A sessão da CPMI do INSS desta segunda-feira (3) foi marcada por perguntas e silêncio entre o relator da comissão e o presidente da Confederação Brasileira dos Trabalhadores da Pesca e Aquicultura (CBPA), Abraão Lincoln Ferreira da Cruz, suspeito de chefiar um esquema milionário de descontos associativos ilegais aplicados até em beneficiários falecidos.

Logo no início do interrogatório, o relator afirmou que a CBPA “bateu recorde” em tentativas de fraudes no sistema de consignados do INSS.

O relator insistiu: “Em 2023, o senhor era presidente da CBPA?” “Sim, senhor”, admitiu o depoente. Diante da confirmação, o relator apresentou dados da Controladoria-Geral da União (CGU) e do próprio INSS, mostrando que, em maio de 2023, a entidade fez quatro tentativas de inclusão de descontos, das quais apenas uma foi aceita. Mas, no mês seguinte, o número saltou para 64 mil cadastros.

“A pergunta que eu faço ao senhor: como é que vocês saem de quatro para 64 mil cadastros em um mês?”, questionou o relator. “Permaneço em silêncio, senhor”, respondeu o presidente da CBPA. O relator continuou, destacando o “recorde de produtividade” da confederação em julho do mesmo ano: 196.852 cadastros, com 190 mil aprovados pelo sistema do INSS e apenas 6 mil rejeitados.

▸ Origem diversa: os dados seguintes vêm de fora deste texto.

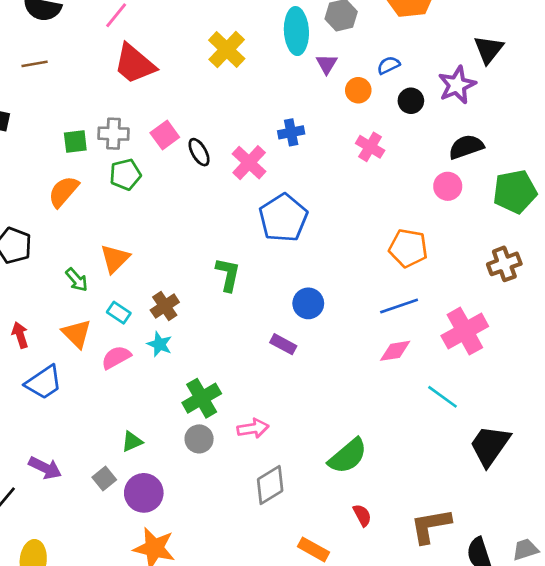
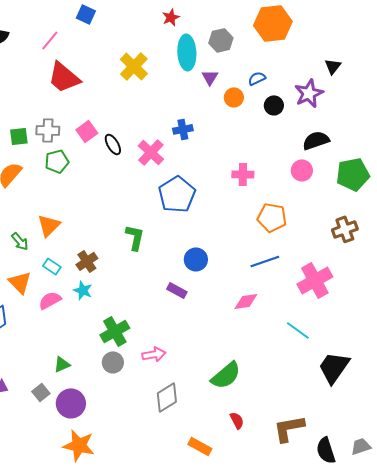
black triangle: (489, 49) -> (333, 66), size x0.7
pink cross: (370, 147) -> (243, 174), moved, turned -30
pink diamond: (395, 351) -> (246, 301), moved

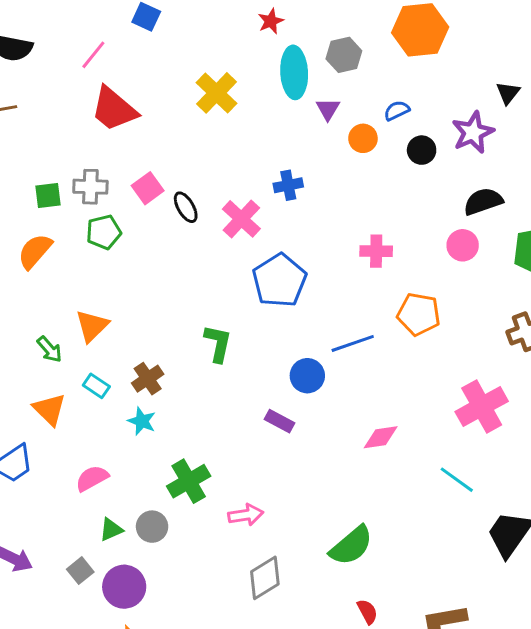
blue line: (265, 261) -> (353, 343), moved
pink semicircle: (50, 300) -> (92, 478), moved
gray circle: (113, 362) -> (152, 527), moved

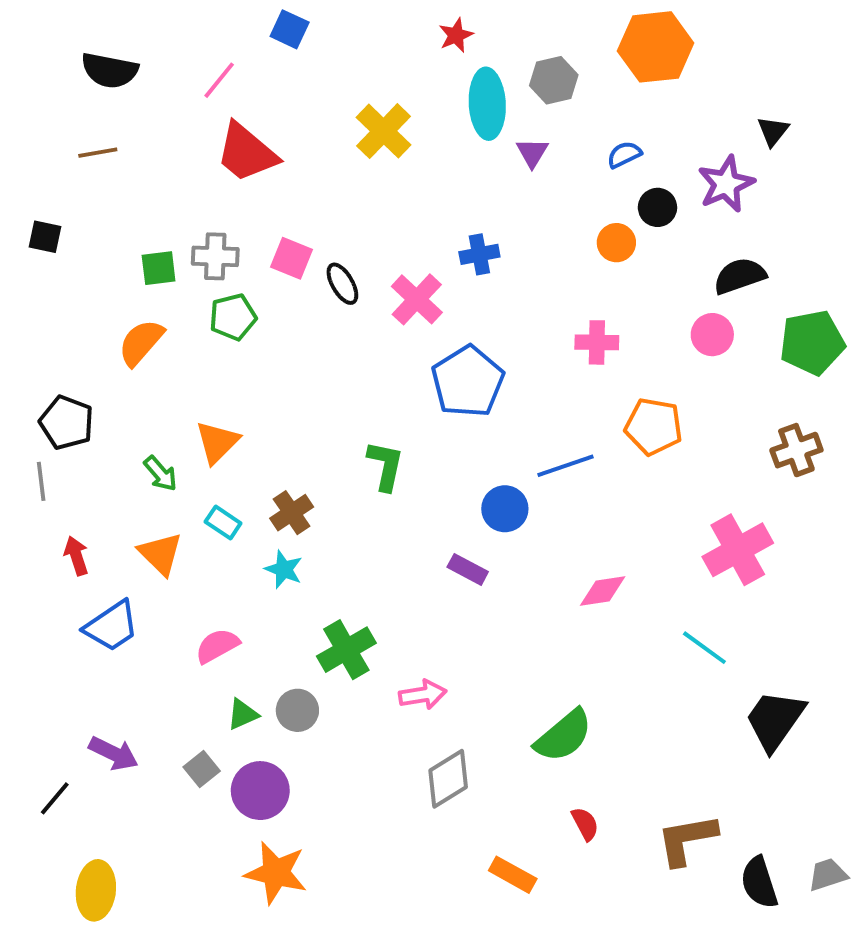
orange circle: (363, 138) -> (616, 243), moved
pink square: (148, 188) -> (292, 258), turned -32

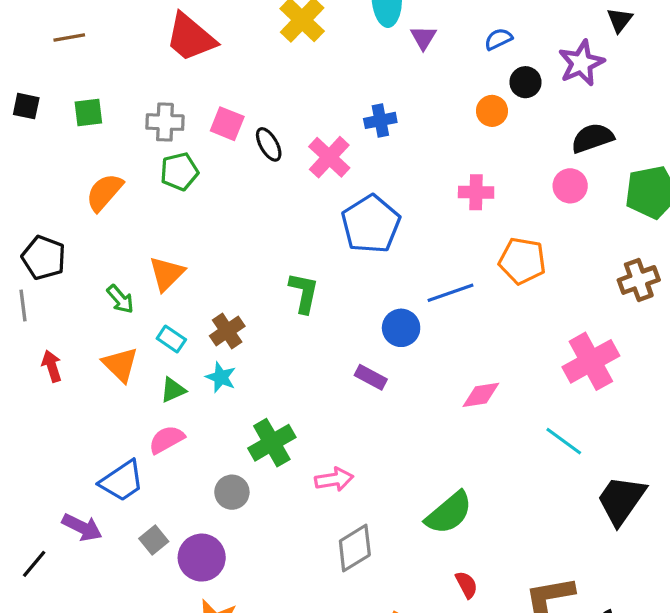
green square: (159, 268) -> (88, 112), moved
blue trapezoid: (112, 626) -> (122, 481), moved
green triangle: (243, 714) -> (173, 390), moved

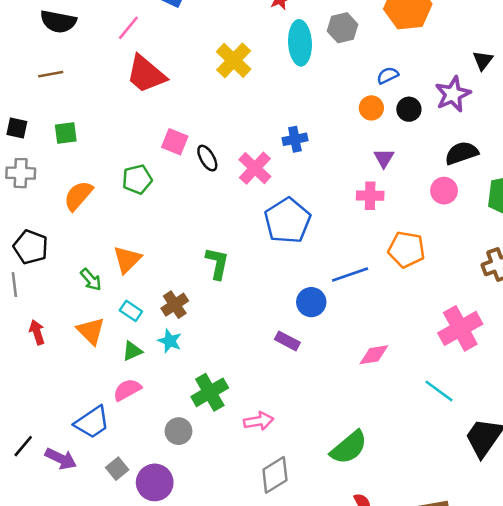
purple triangle: (423, 38) -> (384, 158), moved
orange circle: (492, 111) -> (371, 108), moved
gray cross: (165, 122) -> (21, 173), moved
green L-shape: (304, 293) -> (217, 263), moved
black line: (34, 564) -> (23, 446), moved

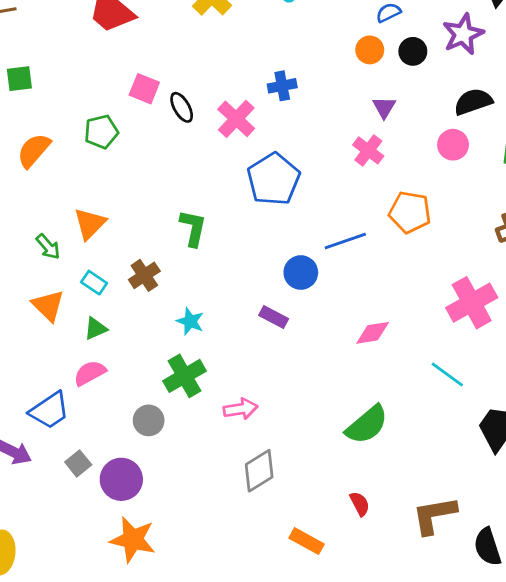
pink cross: (370, 196) -> (368, 150), turned 36
cyan star: (170, 341) -> (190, 321), moved
green semicircle: (349, 447) -> (367, 425), moved

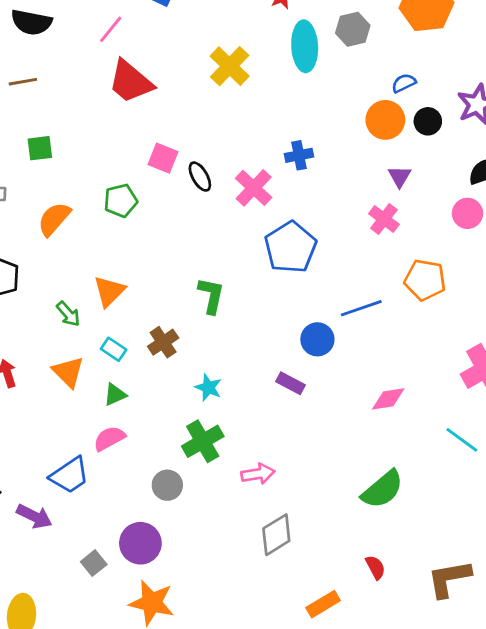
orange circle: (370, 50) -> (385, 120), size x1.4
gray square: (78, 463) -> (94, 563), moved
orange rectangle: (307, 541) -> (323, 604), turned -60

“O sucesso foi de 97%. É quase um aluno tirar nota 10 na prova. O INSS fiscalizou o quê? Conferiu o quê? Verificou o quê?”, ironizou o parlamentar, acrescentando que o caso representa “um colapso nos filtros de integridade da Dataprev e do INSS”. Ao longo de 2023 e 2024, segundo os dados apresentados, a CBPA teria incluído 757 mil cadastros de beneficiários, movimentando R$ 221 milhões em dois anos.

“O senhor é presidente de uma entidade que arrecadou R$ 221 milhões. Estamos falando de dinheiro de aposentado e pensionista. O senhor pode sair daqui inocentado publicamente ou previamente condenado por esses desvios. O senhor é quem decide o seu futuro”, afirmou.

O relator também citou nomes ligados à investigação, perguntando se o depoente conhecia Antônio Carlos Camilo Antunes, conhecido como "Careca do INSS", além de Filipe Zimanovski, Taís Nascimento e a empresa Plataforma Consultoria, supostamente envolvida nos repasses. O depoente seguiu em silêncio.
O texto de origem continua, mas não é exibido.